[Saved data entries]
====

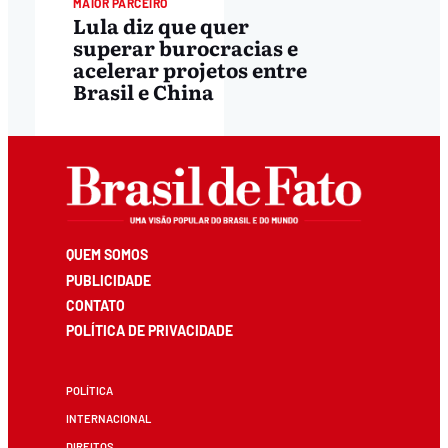
MAIOR PARCEIRO
Lula diz que quer
superar burocracias e
acelerar projetos entre
Brasil e China
QUEM SOMOS
PUBLICIDADE
CONTATO
POLÍTICA DE PRIVACIDADE
POLÍTICA
INTERNACIONAL
DIREITOS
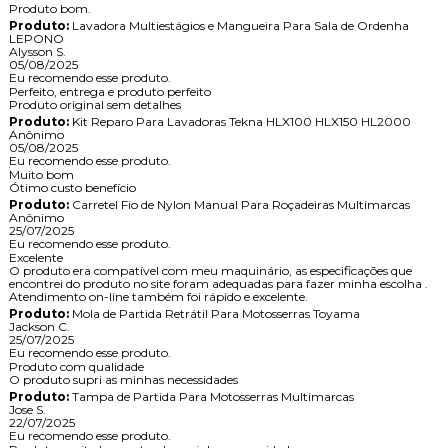
Produto bom.
Produto:
Lavadora Multiestágios e Mangueira Para Sala de Ordenha
LEPONO
Alysson S.
05/08/2025
Eu recomendo esse produto.
Perfeito, entrega e produto perfeito
Produto original sem detalhes
Produto:
Kit Reparo Para Lavadoras Tekna HLX100 HLX150 HL2000
Anônimo
05/08/2025
Eu recomendo esse produto.
Muito bom
Ótimo custo benefício
Produto:
Carretel Fio de Nylon Manual Para Roçadeiras Multimarcas
Anônimo
25/07/2025
Eu recomendo esse produto.
Excelente
O produto era compatível com meu maquinário, as especificações que
encontrei do produto no site foram adequadas para fazer minha escolha .
Atendimento on-line também foi rápido e excelente.
Produto:
Mola de Partida Retrátil Para Motosserras Toyama
Jackson C.
25/07/2025
Eu recomendo esse produto.
Produto com qualidade
O produto supri as minhas necessidades
Produto:
Tampa de Partida Para Motosserras Multimarcas
Jose S.
22/07/2025
Eu recomendo esse produto.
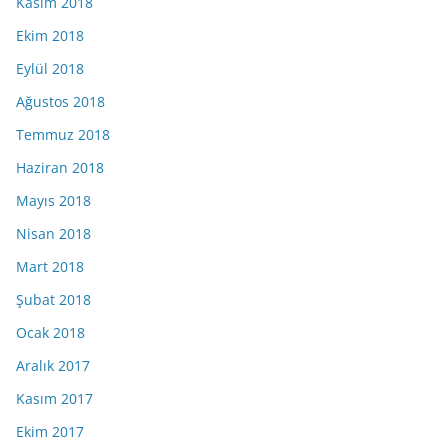
Kasım 2018
Ekim 2018
Eylül 2018
Ağustos 2018
Temmuz 2018
Haziran 2018
Mayıs 2018
Nisan 2018
Mart 2018
Şubat 2018
Ocak 2018
Aralık 2017
Kasım 2017
Ekim 2017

====

- [TASK DETAILS] Would you retype all the lines shown above, exactly as written and without any picture?

- [RESULT OF THIS EXERCISE]
MAIOR PARCEIRO
Lula diz que quer
superar burocracias e
acelerar projetos entre
Brasil e China
QUEM SOMOS
PUBLICIDADE
CONTATO
POLÍTICA DE PRIVACIDADE
POLÍTICA
INTERNACIONAL
DIREITOS
Produto bom.
Produto:
Lavadora Multiestágios e Mangueira Para Sala de Ordenha
LEPONO
Alysson S.
05/08/2025
Eu recomendo esse produto.
Perfeito, entrega e produto perfeito
Produto original sem detalhes
Produto:
Kit Reparo Para Lavadoras Tekna HLX100 HLX150 HL2000
Anônimo
05/08/2025
Eu recomendo esse produto.
Muito bom
Ótimo custo benefício
Produto:
Carretel Fio de Nylon Manual Para Roçadeiras Multimarcas
Anônimo
25/07/2025
Eu recomendo esse produto.
Excelente
O produto era compatível com meu maquinário, as especificações que
encontrei do produto no site foram adequadas para fazer minha escolha .
Atendimento on-line também foi rápido e excelente.
Produto:
Mola de Partida Retrátil Para Motosserras Toyama
Jackson C.
25/07/2025
Eu recomendo esse produto.
Produto com qualidade
O produto supri as minhas necessidades
Produto:
Tampa de Partida Para Motosserras Multimarcas
Jose S.
22/07/2025
Eu recomendo esse produto.
Kasım 2018
Ekim 2018
Eylül 2018
Ağustos 2018
Temmuz 2018
Haziran 2018
Mayıs 2018
Nisan 2018
Mart 2018
Şubat 2018
Ocak 2018
Aralık 2017
Kasım 2017
Ekim 2017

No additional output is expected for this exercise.